Problem description:
Where a line contains the word "Onarım", copy that line from the records below.
######
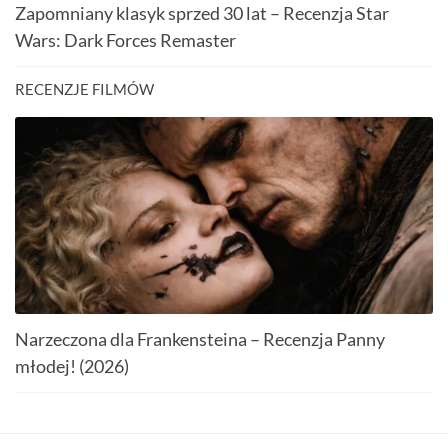
Zapomniany klasyk sprzed 30 lat – Recenzja Star
Wars: Dark Forces Remaster
RECENZJE FILMÓW
Narzeczona dla Frankensteina – Recenzja Panny
młodej! (2026)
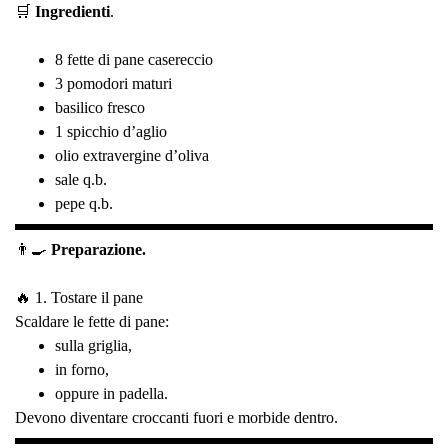
🛒
Ingredienti
.
8 fette di pane casereccio
3 pomodori maturi
basilico fresco
1 spicchio d’aglio
olio extravergine d’oliva
sale q.b.
pepe q.b.
👨‍🍳
Preparazione.
🔥 1. Tostare il pane
Scaldare le fette di pane:
sulla griglia,
in forno,
oppure in padella.
Devono diventare croccanti fuori e morbide dentro.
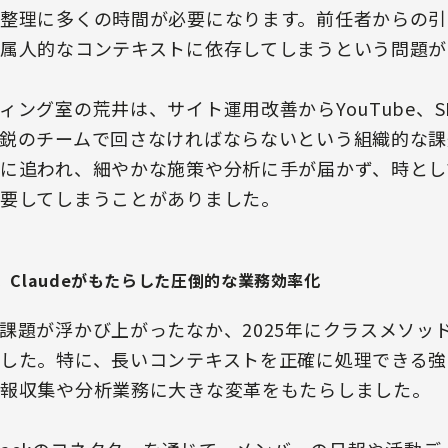
整理に多くの時間が必要になります。前任者からの引
属人的なコンテキストに依存してしまうという問題が
ング室の荒井は、サイト運用改善からYouTube、SNS
鋭のチームで回さなければならないという組織的な課
に追われ、細やかな施策や分析に手が届かず、時とし
要してしまうことがありました。
Claudeがもたらした圧倒的な業務効率化
題が浮かび上がったなか、2025年にクラスメソッド社
した。特に、長いコンテキストを正確に処理できる強
報収集や分析業務に大きな変革をもたらしました。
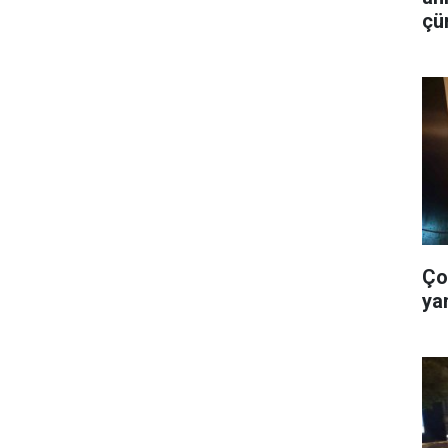
çü
is
Ço
ya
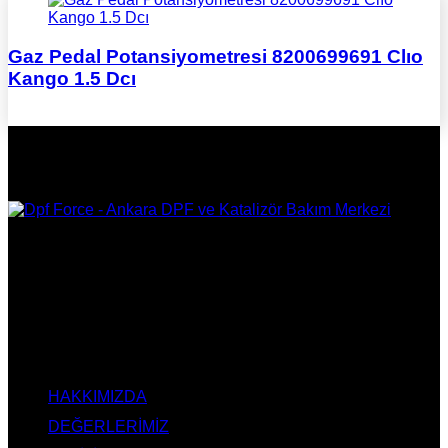
Gaz Pedal Potansiyometresi 8200699691 Clıo
Kango 1.5 Dcı
DPF Çözüm Merkezi, Kurumsal DPF Merkezi, EGR İptali,
AdBlue İptali, DPF Değişimi, DPF Arıza Onarım, Katalizör
Değişimi, Katalitik Konvertör Arıza Onarım Merkezi, EGR
Valfi Arıza Onarım, Ankara EGR İptali, Ankara DPF Merkezi,
Ankara Katalizör Fiyatları
KURUMSAL
HAKKIMIZDA
DEĞERLERİMİZ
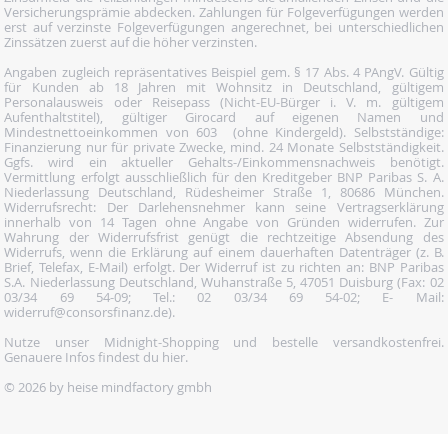
Versicherungsprämie abdecken. Zahlungen für Folgeverfügungen werden
erst auf verzinste Folgeverfügungen angerechnet, bei unterschiedlichen
Zinssätzen zuerst auf die höher verzinsten.
Angaben zugleich repräsentatives Beispiel gem. § 17 Abs. 4 PAngV. Gültig
für Kunden ab 18 Jahren mit Wohnsitz in Deutschland, gültigem
Personalausweis oder Reisepass (Nicht-EU-Bürger i. V. m. gültigem
Aufenthaltstitel), gültiger Girocard auf eigenen Namen und
Mindestnettoeinkommen von 603  (ohne Kindergeld). Selbstständige:
Finanzierung nur für private Zwecke, mind. 24 Monate Selbstständigkeit.
Ggfs. wird ein aktueller Gehalts-/Einkommensnachweis benötigt.
Vermittlung erfolgt ausschließlich für den Kreditgeber BNP Paribas S. A.
Niederlassung Deutschland, Rüdesheimer Straße 1, 80686 München.
Widerrufsrecht: Der Darlehensnehmer kann seine Vertragserklärung
innerhalb von 14 Tagen ohne Angabe von Gründen widerrufen. Zur
Wahrung der Widerrufsfrist genügt die rechtzeitige Absendung des
Widerrufs, wenn die Erklärung auf einem dauerhaften Datenträger (z. B.
Brief, Telefax, E-Mail) erfolgt. Der Widerruf ist zu richten an: BNP Paribas
S.A. Niederlassung Deutschland, Wuhanstraße 5, 47051 Duisburg (Fax: 02
03/34 69 54-09; Tel.: 02 03/34 69 54-02; E- Mail:
widerruf@consorsfinanz.de).
Nutze unser Midnight-Shopping und bestelle versandkostenfrei.
Genauere Infos findest du
hier
.
© 2026 by heise mindfactory gmbh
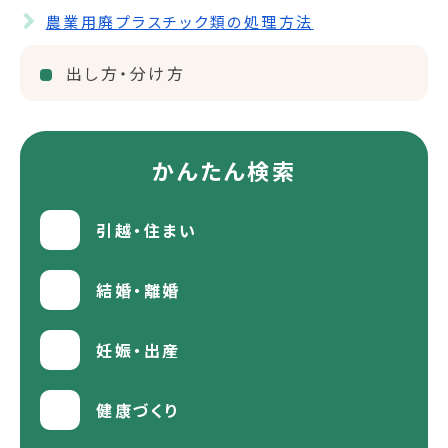
農業用廃プラスチック類の処理方法
出し方・分け方
かんたん検索
引越・住まい
結婚・離婚
妊娠・出産
健康づくり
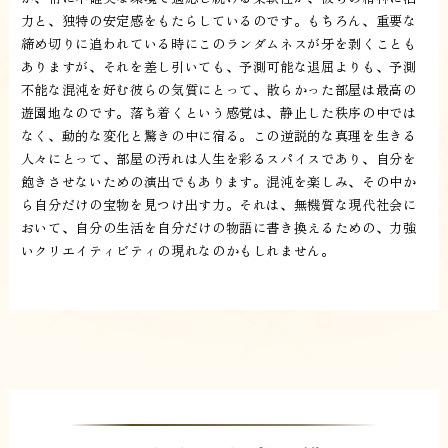
力と、独特の安定感をもたらしているのです。もちろん、重要な
締め切りに追われている時にこのランダムネスが牙を剥くことも
ありますが、それを差し引いても、予測可能な退屈よりも、予測
不能な混沌を好む彼らの気質にとって、散らかった部屋は最高の
遊園地なのです。落ち着くという感覚は、静止した秩序の中では
なく、動的な変化と驚きの中に宿る。この逆説的な真理を生きる
人々にとって、部屋の汚れは人生を彩るスパイスであり、自分を
飽きさせないための演出でもあります。混沌を楽しみ、その中か
ら自分だけの宝物を見つけ出す力。それは、無機質な現代社会に
おいて、自分の生活を自分だけの物語に書き換えるための、力強
いクリエイティビティの現れなのかもしれません。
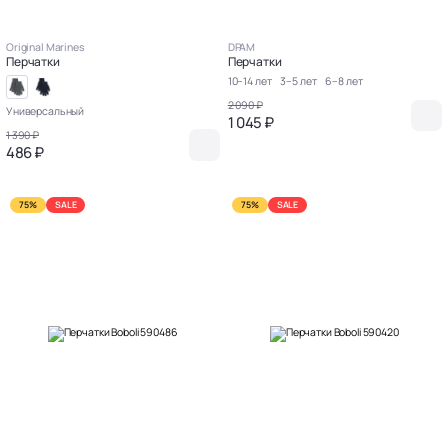
Original Marines
DPAM
Перчатки
Перчатки
10–14 лет
3–5 лет
6–8 лет
2 090 ₽
Универсальный
1 045 ₽
1 390 ₽
486 ₽
75%
SALE
75%
SALE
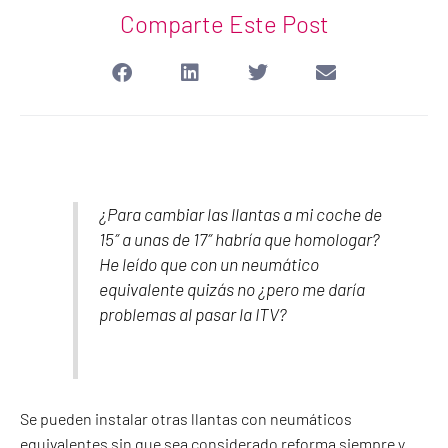
Comparte Este Post
¿Para cambiar las llantas a mi coche de
15″ a unas de 17″ habría que homologar?
He leído que con un neumático
equivalente quizás no ¿pero me daría
problemas al pasar la ITV?
Se pueden instalar otras llantas con neumáticos
equivalentes sin que sea considerado reforma
siempre y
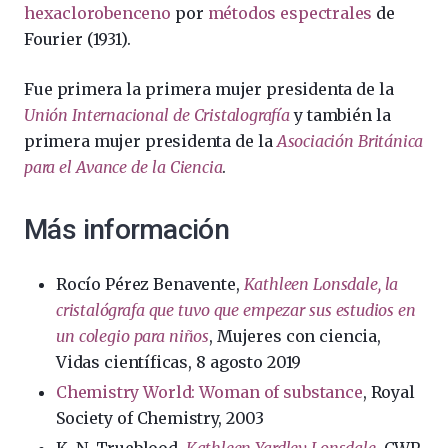
hexaclorobenceno
por
métodos espectrales
de
Fourier (1931).
Fue primera la primera mujer presidenta de la
Unión Internacional de Cristalografía
y también la
primera mujer presidenta de la
Asociación Británica
para el Avance de la Ciencia
.
Más información
Rocío Pérez Benavente,
Kathleen Lonsdale, la
cristalógrafa que tuvo que empezar sus estudios en
un colegio para niños
, Mujeres con ciencia,
Vidas científicas, 8 agosto 2019
Chemistry World: Woman of substance
, Royal
Society of Chemistry, 2003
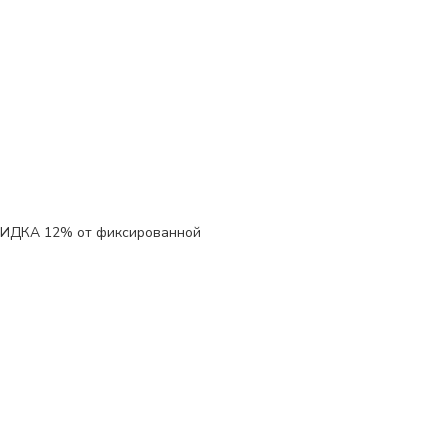
КИДКА 12%
от фиксированной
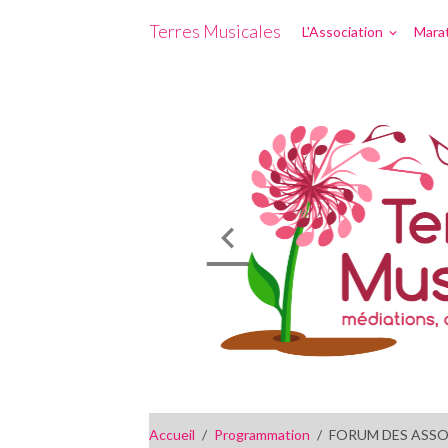
Terres Musicales
L'Association
Marat
Accueil
Programmation
FORUM DES ASS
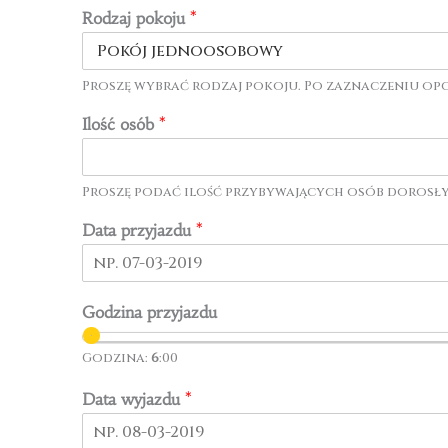
Rodzaj pokoju
*
Proszę wybrać rodzaj pokoju. Po zaznaczeniu opcj
Ilość osób
*
Proszę podać ilość przybywających osób dorosłyc
Data przyjazdu
*
Godzina przyjazdu
Godzina:
6
:00
Data wyjazdu
*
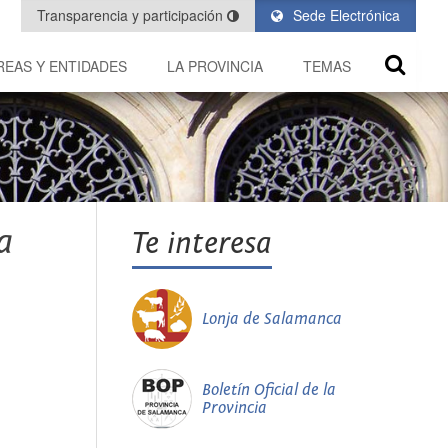
Transparencia y participación
Sede Electrónica
REAS Y ENTIDADES
LA PROVINCIA
TEMAS
a
Te interesa
Lonja de Salamanca
Boletín Oficial de la
Provincia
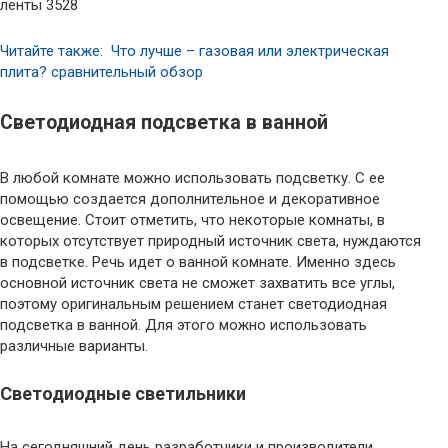
ленты 3528
Читайте также: Что лучше – газовая или электрическая
плита? сравнительный обзор
Светодиодная подсветка в ванной
В любой комнате можно использовать подсветку. С ее
помощью создается дополнительное и декоративное
освещение. Стоит отметить, что некоторые комнаты, в
которых отсутствует природный источник света, нуждаются
в подсветке. Речь идет о ванной комнате. Именно здесь
основной источник света не сможет захватить все углы,
поэтому оригинальным решением станет светодиодная
подсветка в ванной. Для этого можно использовать
различные варианты.
Светодиодные светильники
На сегодняшний день разработчики и производители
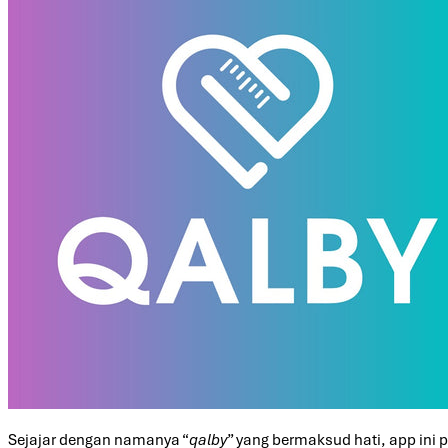
Sejajar dengan namanya “
qalby
” yang bermaksud hati, app ini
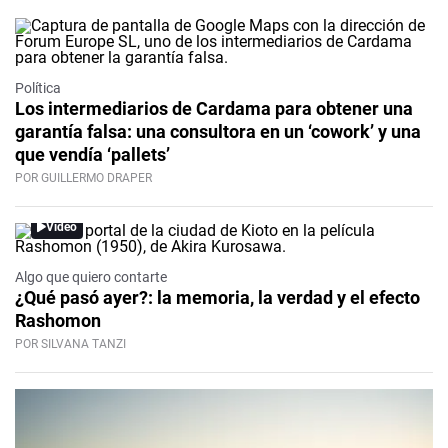
Política
Los intermediarios de Cardama para obtener una
garantía falsa: una consultora en un ‘cowork’ y una
que vendía ‘pallets’
POR GUILLERMO DRAPER
Video
Algo que quiero contarte
¿Qué pasó ayer?: la memoria, la verdad y el efecto
Rashomon
POR SILVANA TANZI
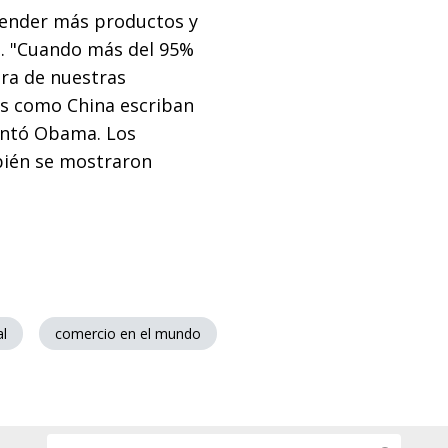
ender más productos y
io. "Cuando más del 95%
era de nuestras
s como China escriban
mentó Obama. Los
bién se mostraron
l
comercio en el mundo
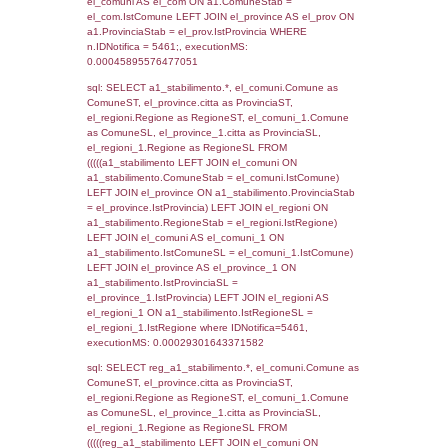
SEZIONE L (pubblico) - INFORMAZIONI S
INCIDENTALI CON IMPATTO ALL'ESTERN
STABILIMENTO
Indietro
Debug
sql: SELECT COUNT(*) FROM `userlevels`
`userlevelid` = -2, executionMS: 0.000309
sql: SELECT `userlevelid`, `userlevelname`
`userlevels`, executionMS: 0.00023293495
sql: SELECT COUNT(*) FROM `userlevelperm
WHERE `userlevelid` = -2, executionMS:
0.00024700164794922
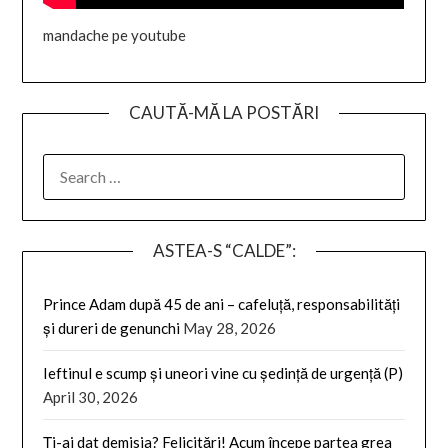
mandache pe youtube
CAUTĂ-MĂ LA POSTĂRI
SEARCH
FOR:
ASTEA-S “CALDE”:
Prince Adam după 45 de ani – cafeluță, responsabilități
și dureri de genunchi
May 28, 2026
Ieftinul e scump și uneori vine cu ședință de urgență (P)
April 30, 2026
Ți-ai dat demisia? Felicitări! Acum începe partea grea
######
Written answer:
AdBlue İptali, DPF Değişimi, DPF Arıza Onarım, Katalizör
Değişimi, Katalitik Konvertör Arıza Onarım Merkezi, EGR
Valfi Arıza Onarım, Ankara EGR İptali, Ankara DPF Merkezi,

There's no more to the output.